Entah karena apa yang diceritakan Pram adalah tentang sejarah kita
sendiri. Segala peristiwa dalam
ceritanya rasanya selalu berhubungan dengan kita saat ini. Dalam buku yang
cukup tebal, Pram membaginya menjadi 45 bab. Novel karangan Pram ini bercertia tentang kemerosotan
peradaban nusantara abad 15-16, sehingga yang tinggal hanya cerita dan cetbang
sisa kejayaan masa lampau. Kisah-kisah kejayaan Majapahit yang didengungkan
setiap pembicara, bahwa zaman sebelum keruntuhan Majapahit pernah berhasil
menyatukan Nusantara. Bala tantara, senjata, dan armada lautnya termashyur
dizamannya.
Dalam zaman kemerosotan, arus
berbalik. Dahulu arus datang dari Selatan menuju Utara, sekarang Utara
menguasai Selatan hingga ke urat nadinya. Utara yang diwakili oleh Portugis
dengan meriam dan musketnya menggagahi Selatan. Nusantara tidak lagi bersatu,
ia terpecah menjadi kerajaan-kerajaan kecil yang saling bertikai akibat perang
Paregreg. Begitulah awal zaman kemerosotan dimulai. Kesatuan runtuh
meninggalkan bongkahan-bongkahan kecil yang siap diterpa gelombang besar.
Wiranggaleng seorang juru gulat
dari desa, dan kekasihnya Idayu seorang penari merupakan awal dari cerita perjalanan
panjang. Idayu yang lazimnya diprediksi menjadi gundik dari Adipati Tuban,
digambarkan melawan kodrat itu. Idayu memilih Wiranggaleng sebagai suaminya,
kejadian luar biasa yang direstui oleh Adipati karena melihat tradisi Majapahit
terdahulu. Pram menggambarkan bahwa romantisme dizaman itu pun ada,
Wiranggaleng dan Idayu mengikatkan diri seumur hidup atas nama cinta. Tak ada
yang bisa menentang itu, bahkan Adipati sekalipun!
Pram menyajikan kisah
pemberontakan oleh seorang beragama Islam bernama Rangga Iskak -bekas
Syahbandar Tuban. Jabatan itu diambil alih oleh mantan pengkhianat di bandar
Malaka, yaitu Tholib Sungkar Az-zubaid sorang Moro kelahiran Ispanya. Tholib Sungkar Az-zubaid merupakan mata-mata Portugis untuk menaklukkan kerajaan-kerajaan di Nusantara.

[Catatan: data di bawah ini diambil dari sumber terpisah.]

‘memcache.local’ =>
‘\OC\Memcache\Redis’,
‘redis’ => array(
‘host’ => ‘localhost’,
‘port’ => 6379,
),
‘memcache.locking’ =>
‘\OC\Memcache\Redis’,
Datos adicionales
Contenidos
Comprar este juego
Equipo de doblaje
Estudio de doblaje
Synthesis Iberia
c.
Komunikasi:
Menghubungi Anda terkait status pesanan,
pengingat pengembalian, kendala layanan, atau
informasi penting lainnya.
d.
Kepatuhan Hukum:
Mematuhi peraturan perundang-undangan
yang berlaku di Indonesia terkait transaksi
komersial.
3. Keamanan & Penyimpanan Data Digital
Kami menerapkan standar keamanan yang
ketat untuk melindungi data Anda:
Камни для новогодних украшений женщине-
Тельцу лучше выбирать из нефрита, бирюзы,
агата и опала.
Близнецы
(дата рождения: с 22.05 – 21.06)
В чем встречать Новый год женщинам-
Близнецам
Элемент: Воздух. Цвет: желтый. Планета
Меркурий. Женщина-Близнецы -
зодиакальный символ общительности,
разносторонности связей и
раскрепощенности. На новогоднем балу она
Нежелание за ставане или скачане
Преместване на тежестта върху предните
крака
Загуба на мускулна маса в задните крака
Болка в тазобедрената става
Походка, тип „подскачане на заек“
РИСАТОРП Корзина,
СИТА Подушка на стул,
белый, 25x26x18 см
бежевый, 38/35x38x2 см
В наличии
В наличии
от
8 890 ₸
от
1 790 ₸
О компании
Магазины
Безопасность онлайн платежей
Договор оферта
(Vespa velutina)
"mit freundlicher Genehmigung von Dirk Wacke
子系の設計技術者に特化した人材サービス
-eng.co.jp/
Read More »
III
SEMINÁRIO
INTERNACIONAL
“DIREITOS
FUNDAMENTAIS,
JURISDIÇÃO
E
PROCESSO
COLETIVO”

Wiranggaleng seorang anak desa yang berkembang menjadi Kepala Pasukan Laut yang
kemudian menjadi Patih. Adipati yang tidak berpendirian pada akhirnya kalah
oleh pendiriannya. Wiranggaleng ternyata sadar arus dari Utara tidak bisa
bendung, ia bukan Gajah Mada, tak ada kebesaran itu padanya. Trenggono bukan
Adipati Unus yang memahami Peranggilah sesungguhnya musuh kita, Trenggono
justru sibuk menaklukkan seluruh Jawa. Menurut saya, Arus bukan hanya datang
dari Utara tetapi dari Selatan itu sendiri.

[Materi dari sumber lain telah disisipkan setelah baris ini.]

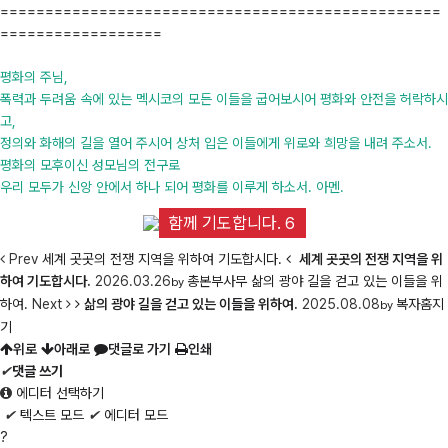
=================================================
==================
평화의 주님,
폭력과 두려움 속에 있는 멕시코의 모든 이들을 굽어보시어 평화와 안전을 허락하시
고,
정의와 화해의 길을 열어 주시어 상처 입은 이들에게 위로와 희망을 내려 주소서.
평화의 모후이신 성모님의 전구로
우리 모두가 신앙 안에서 하나 되어 평화를 이루게 하소서. 아멘.
함께 기도합니다. 6
Prev
세계 곳곳의 전쟁 지역을 위하여 기도합시다.
세계 곳곳의 전쟁 지역을 위
하여 기도합시다.
2026.03.26
총본부사무
삶의 광야 길을 걷고 있는 이들을 위
by
하여.
Next
삶의 광야 길을 걷고 있는 이들을 위하여.
2025.08.08
복자홈지
by
기
위로
아래로
댓글로 가기
인쇄
✔
댓글 쓰기
에디터 선택하기
✔
텍스트 모드
✔
에디터 모드
?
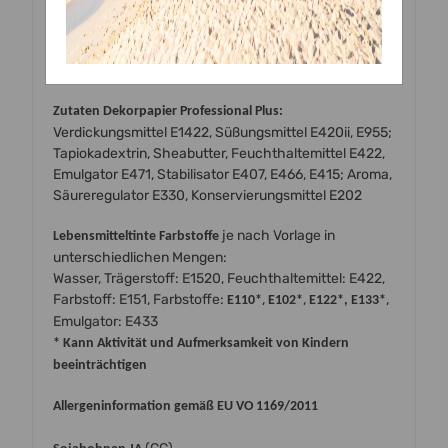
Sollten Sie Sonderwünsche oder Fragen haben …
nehmen sie doch bitte einfach mit uns Kontakt auf:
email: mwolf@wecs.eu
Tel. oder WhatsApp: +4369913702462 (ab 14:00 Uhr)
Zutaten Dekorpapier Professional Plus:
Verdickungsmittel E1422, Süßungsmittel E420ii, E955;
Tapiokadextrin, Sheabutter, Feuchthaltemittel E422,
Emulgator E471, Stabilisator E407, E466, E415; Aroma,
Säureregulator E330, Konservierungsmittel E202
je nach Vorlage in
Lebensmitteltinte Farbstoffe
unterschiedlichen Mengen:
Wasser, Trägerstoff: E1520, Feuchthaltemittel: E422,
Farbstoff: E151, Farbstoffe:
,
,
,
E110*
E102*
E122*, E133*
Emulgator: E433
* Kann Aktivität und Aufmerksamkeit von Kindern
beeinträchtigen
Allergeninformation gemäß EU VO 1169/2011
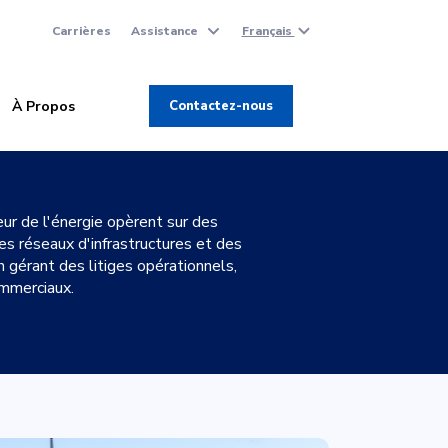
Carrières
Assistance
Français
À Propos
Contactez-nous
ur de l'énergie opèrent sur des
s réseaux d'infrastructures et des
 gérant des litiges opérationnels,
mmerciaux.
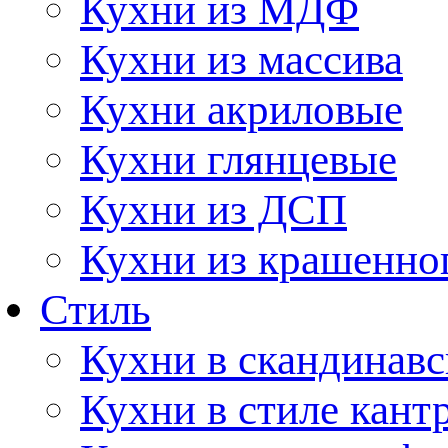
Кухни из МДФ
Кухни из массива
Кухни акриловые
Кухни глянцевые
Кухни из ДСП
Кухни из крашенно
Стиль
Кухни в скандинавс
Кухни в стиле кант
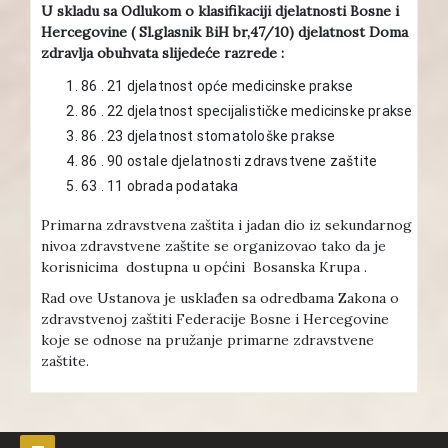
U skladu sa Odlukom o klasifikaciji djelatnosti Bosne i
Hercegovine ( Sl.glasnik BiH br,47/10) djelatnost Doma
zdravlja obuhvata slijedeće razrede :
86 . 21 djelatnost opće medicinske prakse
86 . 22 djelatnost specijalističke medicinske prakse
86 . 23 djelatnost stomatološke prakse
86 . 90 ostale djelatnosti zdravstvene zaštite
63 . 11 obrada podataka
Primarna zdravstvena zaštita i jadan dio iz sekundarnog
nivoa zdravstvene zaštite se organizovao tako da je
korisnicima dostupna u općini Bosanska Krupa .
Rad ove Ustanova je usklađen sa odredbama Zakona o
zdravstvenoj zaštiti Federacije Bosne i Hercegovine
koje se odnose na pružanje primarne zdravstvene
zaštite.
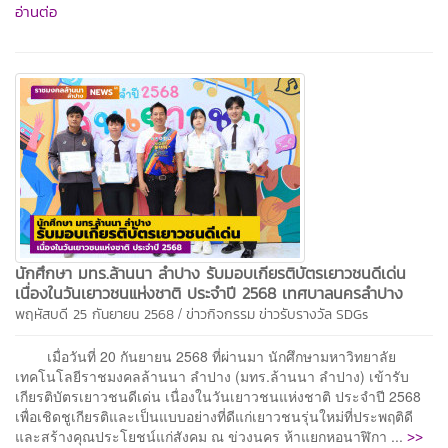
อ่านต่อ
นักศึกษา มทร.ล้านนา ลำปาง รับมอบเกียรติบัตรเยาวชนดีเด่น
เนื่องในวันเยาวชนแห่งชาติ ประจำปี 2568 เทศบาลนครลำปาง
/
พฤหัสบดี 25 กันยายน 2568
ข่าวกิจกรรม
ข่าวรับรางวัล
SDGs
เมื่อวันที่ 20 กันยายน 2568 ที่ผ่านมา นักศึกษามหาวิทยาลัย
เทคโนโลยีราชมงคลล้านนา ลำปาง (มทร.ล้านนา ลำปาง) เข้ารับ
เกียรติบัตรเยาวชนดีเด่น เนื่องในวันเยาวชนแห่งชาติ ประจำปี 2568
เพื่อเชิดชูเกียรติและเป็นแบบอย่างที่ดีแก่เยาวชนรุ่นใหม่ที่ประพฤติดี
>>
และสร้างคุณประโยชน์แก่สังคม ณ ข่วงนคร ห้าแยกหอนาฬิกา ...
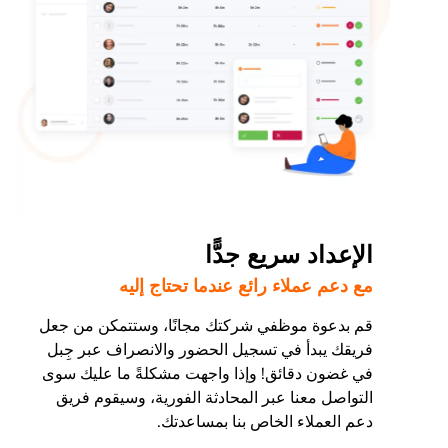
الإعداد سريع جدًّا
مع دعم عملاء رائع عندما تحتاج إليه
قم بدعوة موظفي شركتك مجانًا، وستتمكن من جعل
فريقك يبدأ في تسجيل الحضور والانصراف عبر جِبل
في غضون دقائق! وإذا واجهت مشكلةً ما عليك سوى
التواصل معنا عبر المحادثة الفورية، وسيقوم فريق
دعم العملاء الخاص بنا بمساعدتك.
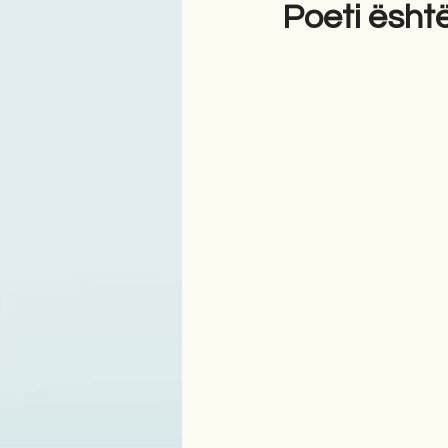
Poeti ësht
Antologji
Poezi
Tre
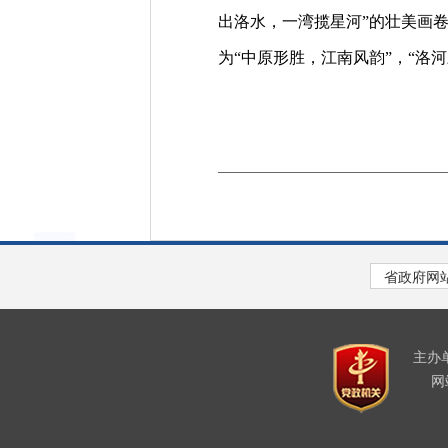
出洛水，一湾揽星河”的壮美画
为“中原形胜，江南风韵”，“洛
主办
网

Saya tidak pernah membaca novel
sejarah yang cenderung lampau. Jika ingin dibandingkan dengan Tetralogi Buru
karya Pram lainnya yang pernah saya baca, novel ini pun punya tempat yang
berbeda. Tidak ada kekurangan yang bisa saya paparkan dalam novel ini, dan
segala kelebihannya membuat saya merekomendasikan siapapun untuk membacanya.